### Goal of the exercise
Your job is to return the whole listing unchanged while skipping its images.

### Material for this exercise
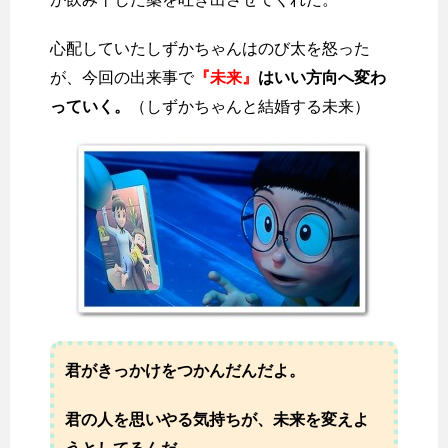
心配していたしずかちゃんはのび太を怒った
が、今回の出来事で
『未来』
はいい方向へ変わ
っていく。
（しずかちゃんと結婚する未来）
君がきっかけをつかんだんだよ。
君の人を思いやる気持ちが、未来を変えよ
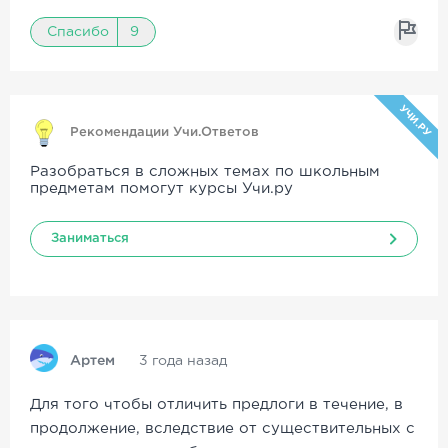
Спасибо
9
УЧИ.РУ
Рекомендации Учи.Ответов
Разобраться в сложных темах по школьным
предметам помогут курсы Учи.ру
Заниматься
Артем
3 года назад
Для того чтобы отличить предлоги в течение, в
продолжение, вследствие от существительных с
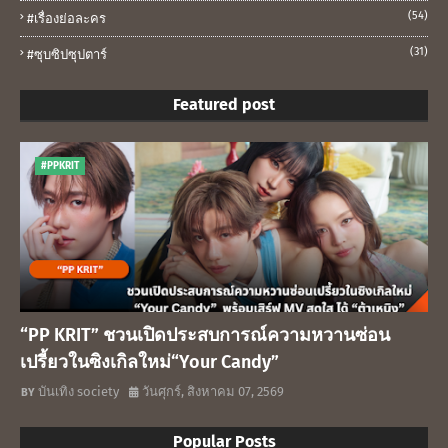
(54)
#เรื่องย่อละคร
(31)
#ซุบซิปซุปตาร์
Featured post
#PPKRIT
“PP KRIT” ชวนเปิดประสบการณ์ความหวานซ่อน
เปรี้ยวในซิงเกิลใหม่“Your Candy”
บันเทิง society
วันศุกร์, สิงหาคม 07, 2569
Popular Posts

### Exercise result
心配していたしずかちゃんはのび太を怒った
が、今回の出来事で
『未来』
はいい方向へ変わ
っていく。
（しずかちゃんと結婚する未来）
君がきっかけをつかんだんだよ。
君の人を思いやる気持ちが、未来を変えよ
Спасибо
9
УЧИ.РУ
Рекомендации Учи.Ответов
Разобраться в сложных темах по школьным
предметам помогут курсы Учи.ру
Заниматься
Артем
3 года назад
Для того чтобы отличить предлоги в течение, в
продолжение, вследствие от существительных с
(54)
#เรื่องย่อละคร
(31)
#ซุบซิปซุปตาร์
Featured post
#PPKRIT
“PP KRIT” ชวนเปิดประสบการณ์ความหวานซ่อน
เปรี้ยวในซิงเกิลใหม่“Your Candy”
บันเทิง society
วันศุกร์, สิงหาคม 07, 2569
Popular Posts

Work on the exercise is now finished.